All CSPs are prepared in a manner that maintains sterility and minimizes the introduction of particulate matter. A written quality assurance procedure includes the following in-process checks that are applied, as is appropriate, to specific CSPs: accuracy and precision of measuring and weighing; the requirement for sterility; methods of sterilization and purification; safe limits and ranges for strength of ingredients, bacterial endotoxins, particulate matter, and pH; labeling accuracy and completeness; beyond-use date assignment; and packaging and storage requirements.

The dispenser shall, when appropriate and practicable, obtain and evaluate results of testing for identity, strength, purity, and sterility before a CSP is dispensed. Qualified licensed health care professionals who supervise compounding and dispensing of CSPs shall ensure that the following objectives are achieved.
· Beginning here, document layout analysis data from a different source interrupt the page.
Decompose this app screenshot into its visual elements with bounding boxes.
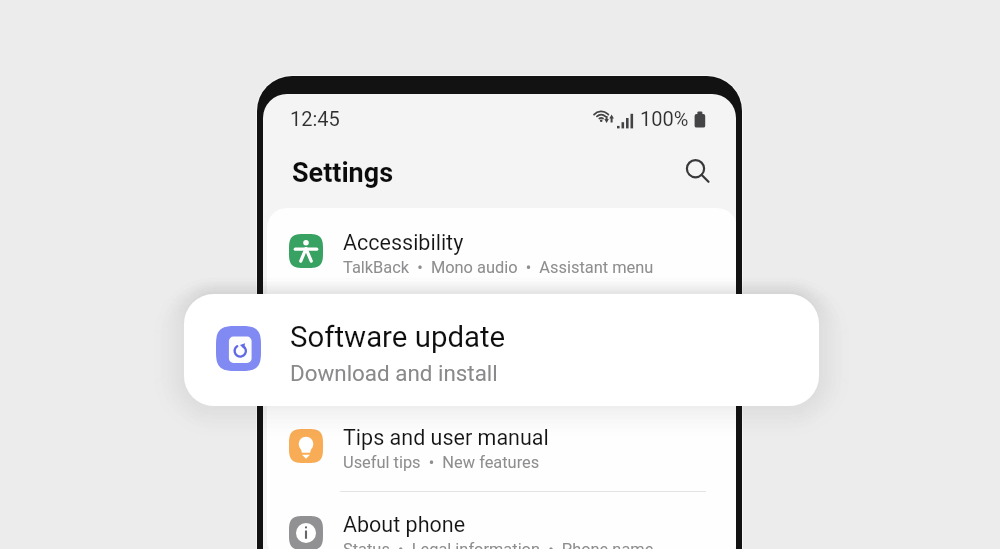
button[interactable]: Search [673, 146, 725, 198]
button[interactable]: Tips and user manual [267, 403, 736, 489]
staticText: Accessibility [343, 230, 464, 255]
staticText: Software update [290, 320, 506, 354]
staticText: About phone [343, 512, 466, 537]
staticText: TalkBack • Mono audio • Assistant menu [343, 258, 654, 277]
button[interactable]: About phone [267, 490, 736, 549]
staticText: Useful tips • New features [343, 453, 540, 472]
staticText: 12:45 [290, 107, 340, 130]
button[interactable]: Accessibility [267, 208, 736, 294]
staticText: Settings [292, 157, 394, 189]
staticText: 100% [640, 107, 689, 130]
staticText: Tips and user manual [343, 425, 549, 450]
staticText: Download and install [290, 360, 498, 386]
staticText: Status • Legal information • Phone name [343, 540, 654, 549]
button[interactable]: Software update [184, 294, 819, 406]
This chapter emphasizes the need to maintain high standards for the quality and control of processes, components, and environments; and for the skill and knowledge of personnel who prepare CSPs. The rigor of in-process quality-control checks and of postcompounding quality inspection and testing increases corresponding to the potential hazard of the route of administration. For example, nonsterility, excessive bacterial endotoxin contamination, large errors in strength of correct ingredients, and incorrect ingredients in CSPs are potentially more dangerous to patients when the CSPs are administered into the vascular and central nervous systems than when administered by most other routes.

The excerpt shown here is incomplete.